Case Report | Open Access

Volume 2020 | Article ID 4629452 | https://doi.org/10.1155/2020/4629452

Grade 4 Pneumonitis in a Patient Treated with a Combination of Gemcitabine and Docetaxel for Recurrent Leiomyosarcoma of the Uterus

Connor Wang,¹Stephen Rose,²Lori Mankowski Gettle,³and Ryan Spencer²

Academic Editor: Kyousuke Takeuchi

Received21 Nov 2019

Accepted31 Jan 2020

Published07 Feb 2020

Abstract

Gemcitabine and docetaxel combination chemotherapy is the standard of care for patients with unresectable recurrent or metastatic leiomyosarcoma of the uterus. Although they are generally well-tolerated agents, they can also cause severe and life-threatening pulmonary toxicities. Here, we describe a case of grade 4 pneumonitis due to gemcitabine and docetaxel in a 74-year-old woman with recurrent, metastatic uterine leiomyosarcoma. Despite early recognition of chemotherapy-induced lung injury and early administration of corticosteroid, she developed noncardiogenic pulmonary edema, diffuse alveolar hemorrhage, and acute respiratory distress syndrome. She required multiple intubations and a tracheostomy. Physicians should not only be aware of gemcitabine and docetaxel’s potential to cause life-threatening pulmonary injuries but also recognize the variability in clinical presentations and treatment responses, the radiographic findings of these lung toxicities, and the need for early corticosteroid therapy in these cases.

1. Introduction

Uterine leiomyosarcoma (uLMS) is the most common uterine sarcoma. It has an annual incidence of approximately 0.8 per 100,000 women with over 60% diagnosed at International Federation of Gynecology and Obstetrics (FIGO) stage I [1]. Although the majority are limited to the uterus on presentation, these tumors are highly aggressive and have a high recurrence rate. Initial treatment for early-stage disease is total hysterectomy (TH) with or without bilateral salpingo-oophorectomy (BSO) and lymphadenectomy depending on patient factors and the clinical scenario. For stage I patients, it is reasonable to consider either observation or adjuvant chemotherapy. Gynecologic Oncology Group- (GOG-) 0277 attempted to investigate the role of adjuvant chemotherapy for uLMS; however, this trial did not complete its targeted accrual, precluding comparison of survival outcomes in completely resected uLMS [2]. Additional prospective and retrospective data have shown observation with imaging to be equivalent to adjuvant chemotherapy [3].

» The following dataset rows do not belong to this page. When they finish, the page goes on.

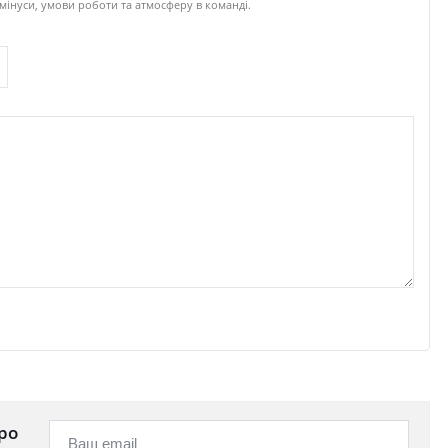
 мінуси, умови роботи та атмосферу в команді.
ро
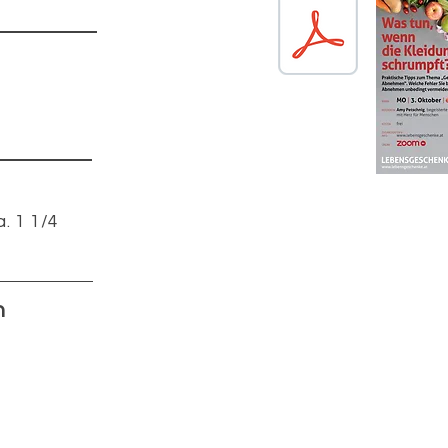
. 1 1/4
n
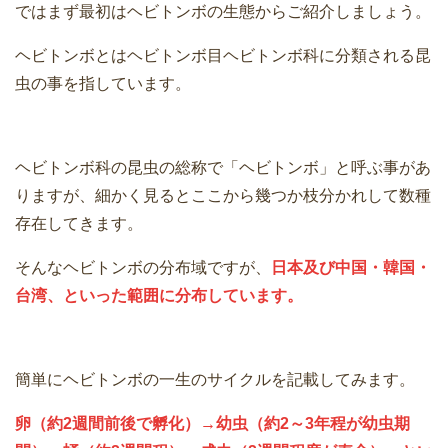
ではまず最初はヘビトンボの生態からご紹介しましょう。
ヘビトンボとはヘビトンボ目ヘビトンボ科に分類される昆
虫の事を指しています。
ヘビトンボ科の昆虫の総称で「ヘビトンボ」と呼ぶ事があ
りますが、細かく見るとここから幾つか枝分かれして数種
存在してきます。
そんなヘビトンボの分布域ですが、
日本及び中国・韓国・
台湾、といった範囲に分布しています。
簡単にヘビトンボの一生のサイクルを記載してみます。
卵（約2週間前後で孵化）→幼虫（約2～3年程が幼虫期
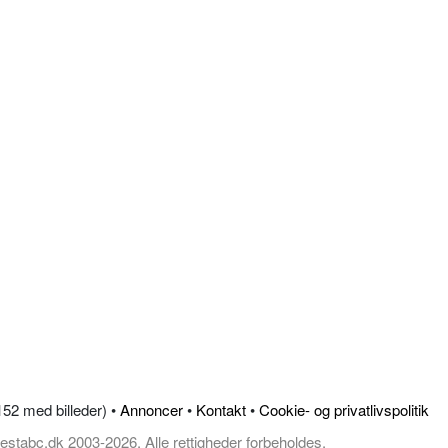
.152 med billeder) •
Annoncer
•
Kontakt
•
Cookie- og privatlivspolitik
estabc.dk 2003-2026, Alle rettigheder forbeholdes.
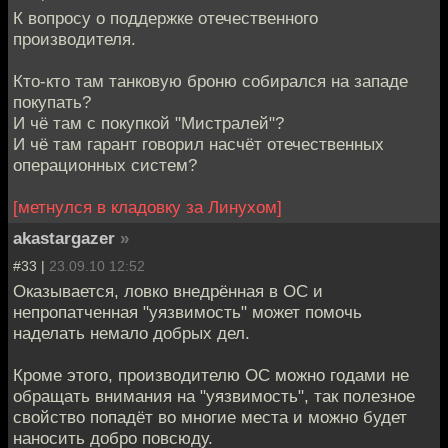
К вопросу о поддержке отечественного
производителя.
Кто-кто там танковую броню собирался на западе
покупать?
И чё там с покупкой "Мистралей"?
И чё там гарант говорил насчёт отечественных
операционных систем?
[метнулся в кладовку за Линухом]
akastargazer
»
#33 |
23.09.10 12:52
Оказывается, ловко внедрённая в ОС и
непропатченная "уязвимость" может помочь
наделать немало добрых дел.
Кроме этого, производителю ОС можно годами не
обращать внимания на "уязвимость", так полезное
свойство попадёт во многие места и можно будет
наносить добро повсюду.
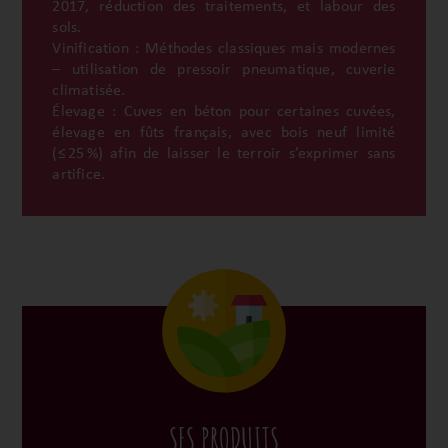
2017, réduction des traitements, et labour des
sols.
Vinification : Méthodes classiques mais modernes
– utilisation de pressoir pneumatique, cuverie
climatisée.
Élevage : Cuves en béton pour certaines cuvées,
élevage en fûts français, avec bois neuf limité
(≤ 25 %) afin de laisser le terroir s’exprimer sans
artifice.
SES PRODUITS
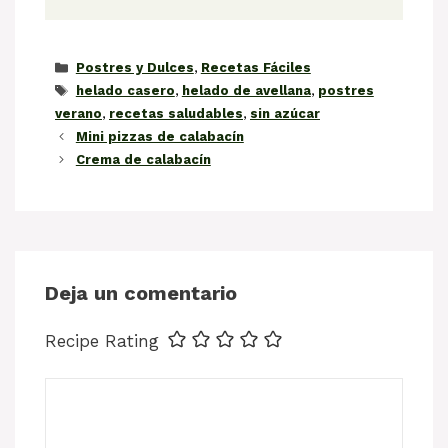
Categorías
Postres y Dulces
,
Recetas Fáciles
Etiquetas
helado casero
,
helado de avellana
,
postres
verano
,
recetas saludables
,
sin azúcar
Mini pizzas de calabacín
Crema de calabacín
Deja un comentario
Recipe Rating
Comentario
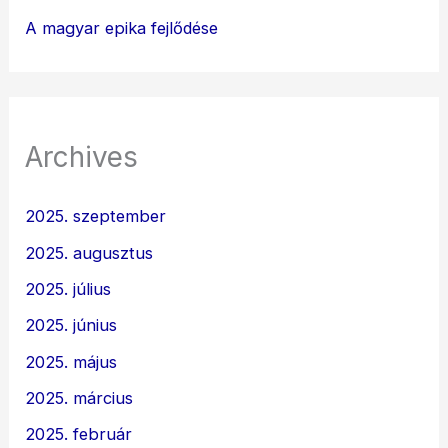
A magyar epika fejlődése
Archives
2025. szeptember
2025. augusztus
2025. július
2025. június
2025. május
2025. március
2025. február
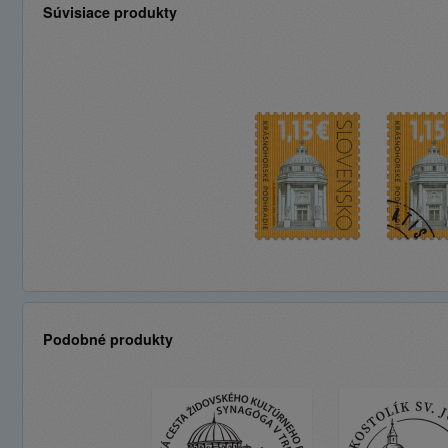
Súvisiace produkty
Podobné produkty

In the recurrent/metastatic settings, multiple studies have demonstrated the efficacy and tolerability of gemcitabine/docetaxel (G/D) for uLMS. Notably, GOG-87L [4] and GOG-131G [5] demonstrated G/D as an active regimen for chemotherapy-naïve and for second-line treatment of advanced, unresectable uLMS, respectively. Further, GOG-250 [6] investigated the addition of bevacizumab in the treatment of chemotherapy-naïve, metastatic uLMS. This study closed for futility after demonstrating that bevacizumab did not improve outcomes. G/D remains the standard of care in this setting.

Gemcitabine (a pyrimidine analog) and docetaxel (a taxane antineoplastic agent) are used in a variety of solid tumors. Myelosuppression is the most common dose-limiting side effect for both agents [4, 5, 7]. Up to 25% of patients receiving gemcitabine may report adverse pulmonary symptoms, but these are generally grade I-II pulmonary toxicities that manifest as dyspnea but do not limit self-care [7]. Severe adverse pulmonary events, defined as ≥grade 3 by the National Cancer Institute for Common Terminology Criteria for Adverse Events (CTCAE), have been described in case reports or studies with both gemcitabine and docetaxel independently, as well as in combination. Here, we report a case of grade 4 pneumonitis after G/D combination therapy in a patient with recurrent uLMS. To our knowledge, this is the first reported case of such a severe pulmonary toxicity in a patient receiving G/D for recurrent uLMS.

2. Case Presentation

This case is of a 74-year-old Caucasian woman who was initially diagnosed with stage IB uLMS in May 2018 after she underwent an exploratory laparotomy, TH, and BSO. Intraoperative frozen pathology was notable for spindle cell neoplasm—unable to further characterize. The final pathology revealed uLMS ( in size) confined to the uterus. Her past medical history included hypertension and hypothyroidism without significant cardiopulmonary history. She never received radiation to her thorax and never smoked. She opted for observation instead of adjuvant therapy following her surgery. Twelve months later, in May of 2019, a surveillance computed tomographic (CT) scan showed mesenteric and peritoneal masses without thoracic involvement. Her subsequent percutaneous biopsy demonstrated recurrent uLMS. She was started on intravenous (IV) gemcitabine 900 mg/m² on cycle days 1 and 8 and IV docetaxel 100 mg/m² on cycle day 8 every 21 days. Her chemotherapy course was complicated by neutropenia, requiring a dose reduction in docetaxel to 75 mg/m² starting on cycle 3 day 8.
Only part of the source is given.